Extracted page text data
◆ ◆ ◆ ◆

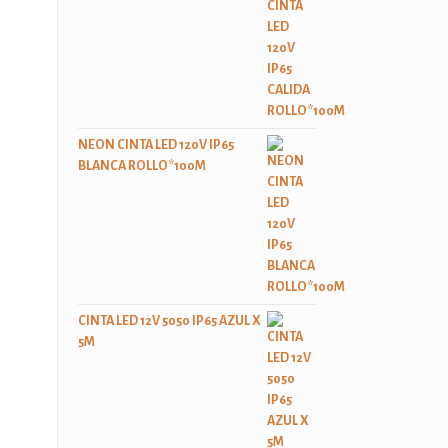
NEON CINTA LED 120V IP65
BLANCA ROLLO*100M
CINTA LED 12V 5050 IP65 AZUL X
5M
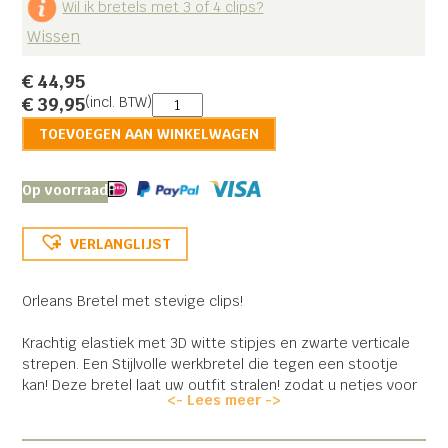
Wil ik bretels met 3 of 4 clips?
Wissen
€
44,95
Orleans
€
39,95
(incl. BTW)
Bretel
TOEVOEGEN AAN WINKELWAGEN
aantal
Op voorraad
VERLANGLIJST
Orleans Bretel met stevige clips!
Krachtig elastiek met 3D witte stipjes en zwarte verticale
strepen. Een Stijlvolle werkbretel die tegen een stootje
kan! Deze bretel laat uw outfit stralen! zodat u netjes voor
<- Lees meer ->
de dag kan komen, maar ook comfortabel uw
werkzaamheden kan uitvoeren. Verkrijgbaar in 120 cm en XL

◆ ◆ ◆ ◆

Goal of the exercise: All entries must be output unchanged, with every picture omitted.

Solution for this exercise:
NEON CINTA LED 120V IP65
BLANCA ROLLO*100M
CINTA LED 12V 5050 IP65 AZUL X
5M
Wil ik bretels met 3 of 4 clips?
Wissen
€
44,95
Orleans
€
39,95
(incl. BTW)
Bretel
TOEVOEGEN AAN WINKELWAGEN
aantal
Op voorraad
VERLANGLIJST
Orleans Bretel met stevige clips!
Krachtig elastiek met 3D witte stipjes en zwarte verticale
strepen. Een Stijlvolle werkbretel die tegen een stootje
kan! Deze bretel laat uw outfit stralen! zodat u netjes voor
<- Lees meer ->
de dag kan komen, maar ook comfortabel uw
werkzaamheden kan uitvoeren. Verkrijgbaar in 120 cm en XL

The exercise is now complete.